Wien – Einer WHO-Studie zufolge waren 2002 rund 60 Prozent der Elfjährigen in Österreich überzeugt, "ungefähr das richtige Gewicht" auf die Waage zu bringen. 2010 sank die Zahl auf 52 Prozent. Familienministerin Sophie Karmasin (VP) präsentierte bei einer Pressekonferenz am Donnerstag in Wien ihre Strategie im Kampf gegen die "Pro-Ana/Pro-Mia"-Bewegung. Sie setzt vor allem auf Prävention.

7.500 Österreicher unter 20 leiden derzeit an Bulimie oder Anorexie. Bis zu 97 Prozent sind weiblich – und viele sehr jung. Nicht einmal die Hälfte der Unter-16-Jährigen ist hierzulande mit ihrem Gewicht zufrieden: Im Vorjahr stimmten knapp die Hälfte der 13- und 15-Jährigen der Frage zu (42 bzw. 42,5 Prozent). Karmasin hält den "Kult um Essstörungen" für extrem gefährlich. "Ana und Mia sind keine Freundinnen, sie sind eine Krankheit."

Eltern sensibilisieren

"Pro-Ana/Pro-Mia" propagiert und glorifiziert die Essstörungen Bulimie oder Anorexia als erstrebenswerten Lebensstil. Ein wichtiger Schritt sei, Eltern für diesen "Trend" zu sensibilisieren und ein gesundes Körper- und Selbstbewusstsein zu entwickeln. "Frauen definieren sich immer noch über ihren Körper, gab die Ministerin zu bedenken.

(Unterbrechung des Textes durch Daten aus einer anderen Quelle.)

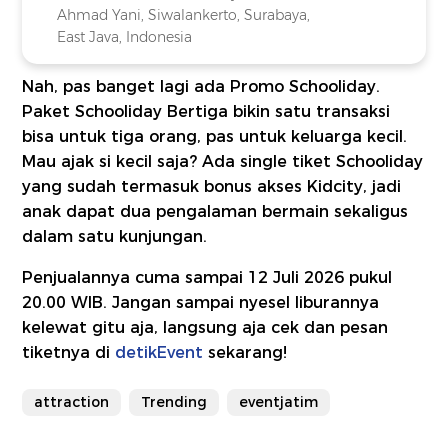
Ahmad Yani, Siwalankerto, Surabaya,
East Java, Indonesia
Nah, pas banget lagi ada Promo Schooliday.
Paket Schooliday Bertiga bikin satu transaksi
bisa untuk tiga orang, pas untuk keluarga kecil.
Mau ajak si kecil saja? Ada single tiket Schooliday
yang sudah termasuk bonus akses Kidcity, jadi
anak dapat dua pengalaman bermain sekaligus
dalam satu kunjungan.
Penjualannya cuma sampai 12 Juli 2026 pukul
20.00 WIB. Jangan sampai nyesel liburannya
kelewat gitu aja, langsung aja cek dan pesan
tiketnya di
detikEvent
sekarang!
attraction
Trending
eventjatim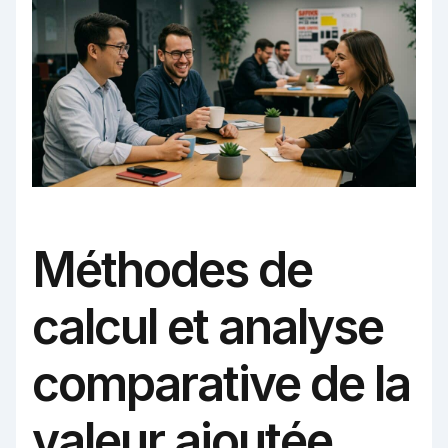
Méthodes de
calcul et analyse
comparative de la
valeur ajoutée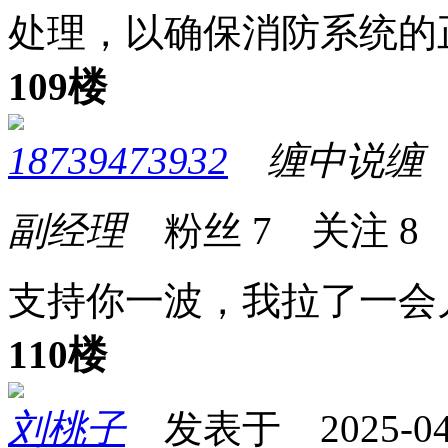
处理，以确保消防系统的
109楼
18739473932
缠中说缠
发
副经理
粉丝
7
关注
8
支持你一波，我拉了一会
110楼
刘桃子
发表于 2025-04-0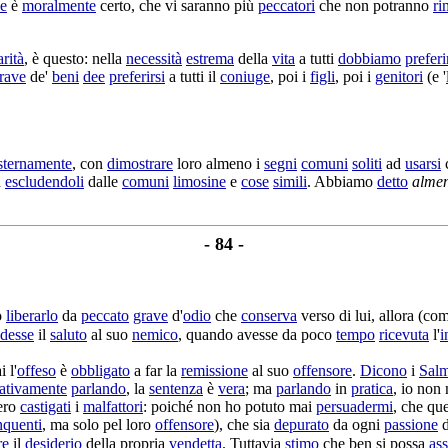
ne
è
moralmente
certo, che vi saranno più
peccatori
che non potranno
ri
arità
, è questo: nella
necessità
estrema
della
vita
a tutti
dobbiamo
preferi
rave
de'
beni
dee
preferirsi
a tutti il
coniuge
, poi i
figli
, poi i
genitori
(e '
sternamente
, con
dimostrare
loro almeno i
segni
comuni
soliti
ad
usarsi
c
n
escludendoli
dalle
comuni
limosine
e
cose
simili
. Abbiamo
detto
alme
- 84 -
ò
liberarlo
da
peccato
grave
d'
odio
che
conserva
verso di lui, allora (co
ndesse
il
saluto
al suo
nemico
, quando avesse da poco
tempo
ricevuta
l'
i
i l'
offeso
è
obbligato
a far la
remissione
al suo
offensore
.
Dicono
i
Salm
ativamente
parlando
, la
sentenza
è
vera
; ma
parlando
in
pratica
, io non
sero
castigati
i
malfattori
: poiché non ho potuto mai
persuadermi
, che qu
nquenti
, ma solo pel loro
offensore
), che sia
depurato
da ogni
passione
d
re
il
desiderio
della propria
vendetta
. Tuttavia
stimo
che ben si possa
as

Kennzeichnungspflicht für retouchierte Bilder

Verbote gewisser Formate, die ein gefährliches Schönheitsbild vermitteln, und Kennzeichnungspflichten bei retouchierten Bildern schließt Karmasin als ergänzende Maßnahmen nicht aus. In gezielten Seminaren und Workshops soll Medienkompetenz vermittelt werden. Eltern sollen zusätzlich darin geschult werden, Warnsignale schneller und besser zu deuten. Eine Anlaufstelle soll Angehörigen den Druck und die Hintergründe und Machtverhältnisse in Foren, Social Media und Whatsapp-Gruppen verständlich machen.

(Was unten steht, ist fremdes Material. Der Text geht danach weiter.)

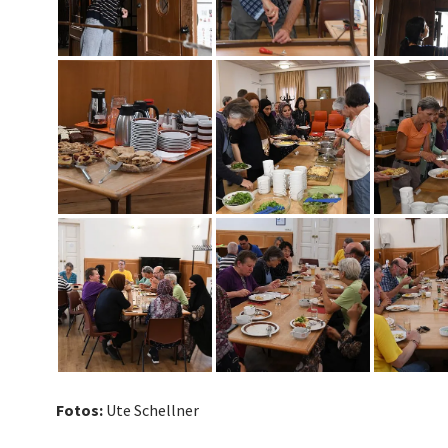
Fotos:
Ute Schellner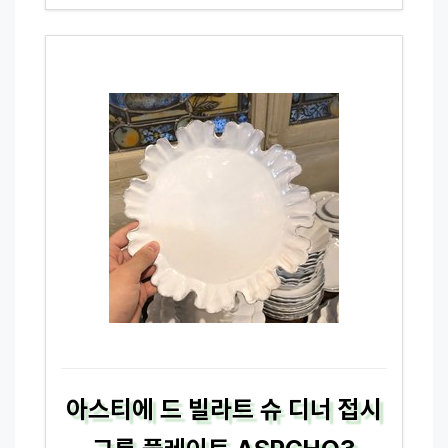
아스티에 드 빌라트 슈 디너 접시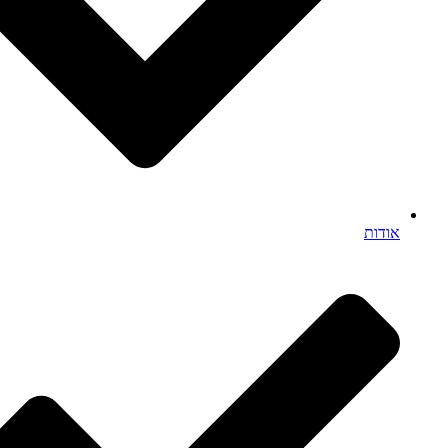
אודות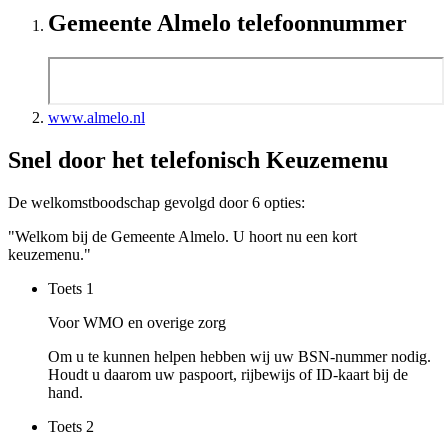
Gemeente Almelo telefoonnummer
www.almelo.nl
Snel door het telefonisch Keuzemenu
De welkomstboodschap gevolgd door 6 opties:
"Welkom bij de Gemeente Almelo. U hoort nu een kort
keuzemenu."
Toets
1
Voor WMO en overige zorg
Om u te kunnen helpen hebben wij uw BSN-nummer nodig.
Houdt u daarom uw paspoort, rijbewijs of ID-kaart bij de
hand.
Toets
2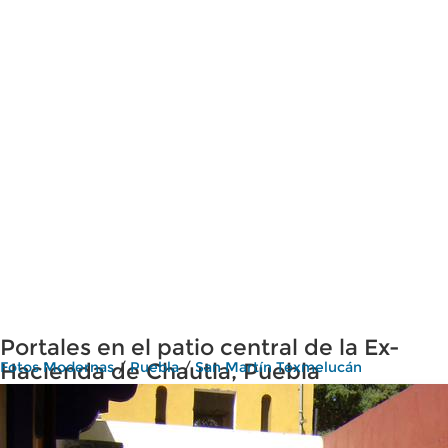
Portales en el patio central de la Ex-
Hacienda de Chautla, Puebla
Fotos Modernas
/
Puebla
/
San Martín Texmelucán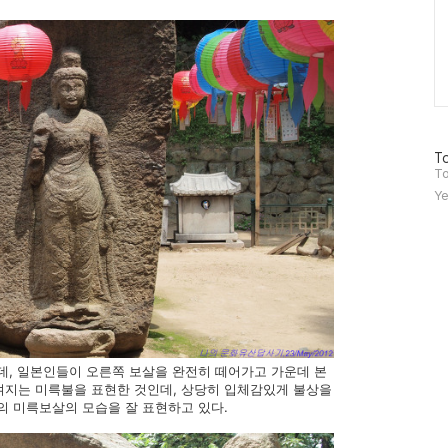
방
To
문
To
자
Ye
수
데, 일본인들이 오른쪽 보살을 완전히 떼어가고 가운데 본
겨지는 미륵불을 표현한 것인데, 상당히 입체감있게 불상을
의 미륵보살의 모습을 잘 표현하고 있다.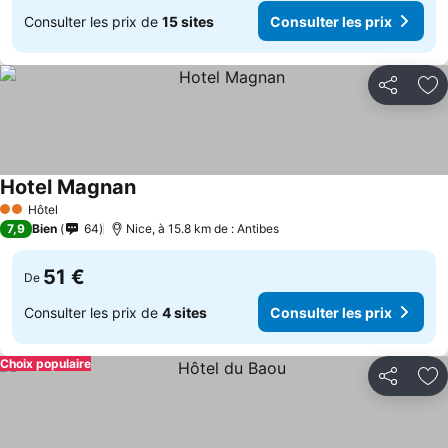
Consulter les prix de
15 sites
Consulter les prix
Partager
Aj
Hotel Magnan
Consulter les prix
Hôtel
2 Étoiles
7,9
Bien
64
Nice, à 15.8 km de : Antibes
51 €
De
Consulter les prix de
4 sites
Consulter les prix
Choix populaire
Partager
Aj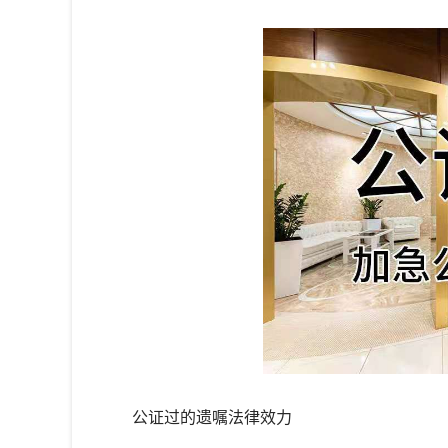
公证过的遗嘱法律效力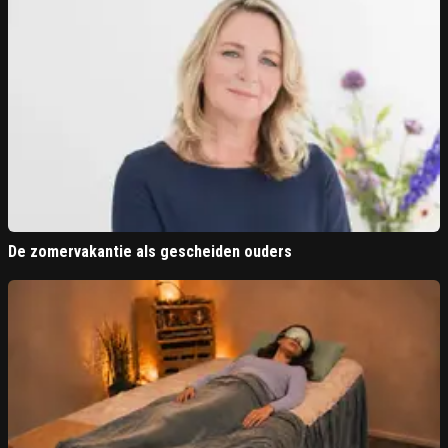
De zomervakantie als gescheiden ouders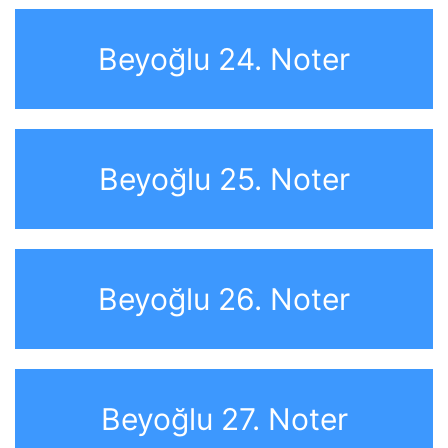
Beyoğlu 24. Noter
Beyoğlu 25. Noter
Beyoğlu 26. Noter
Beyoğlu 27. Noter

Die neue Workshopreihe body.talks thematisiert ab dem kommenden Jahr ganz konkret diese Themen. Das omnipräsente Smartphone kann zu einem Risikofaktor werden, erläuterte Medienforscher Jochen Tschunko. Denn online finden Gleichgesinnte sowohl öffentlich als auch in geschlossenen Gruppen zueinander. Im Netz findet man regelrechte "Abnehmwettbewerbe", nicht selten befeuert von ominösen Teilnehmern mit falschen Identitäten. Das Internet ermögliche es der "Pro-Ana/Pro-Mia"-Bewegung nicht nur, sich gegenseitig in der "sektenartigen Glorifizierung von pathologischem Essverhalten zu bestärken", Druck und allgegenwärtige gegenseitige Überwachung in teils geschlossenen Gemeinschaften verstärken das Phänomen. (APA, 12.11.2015)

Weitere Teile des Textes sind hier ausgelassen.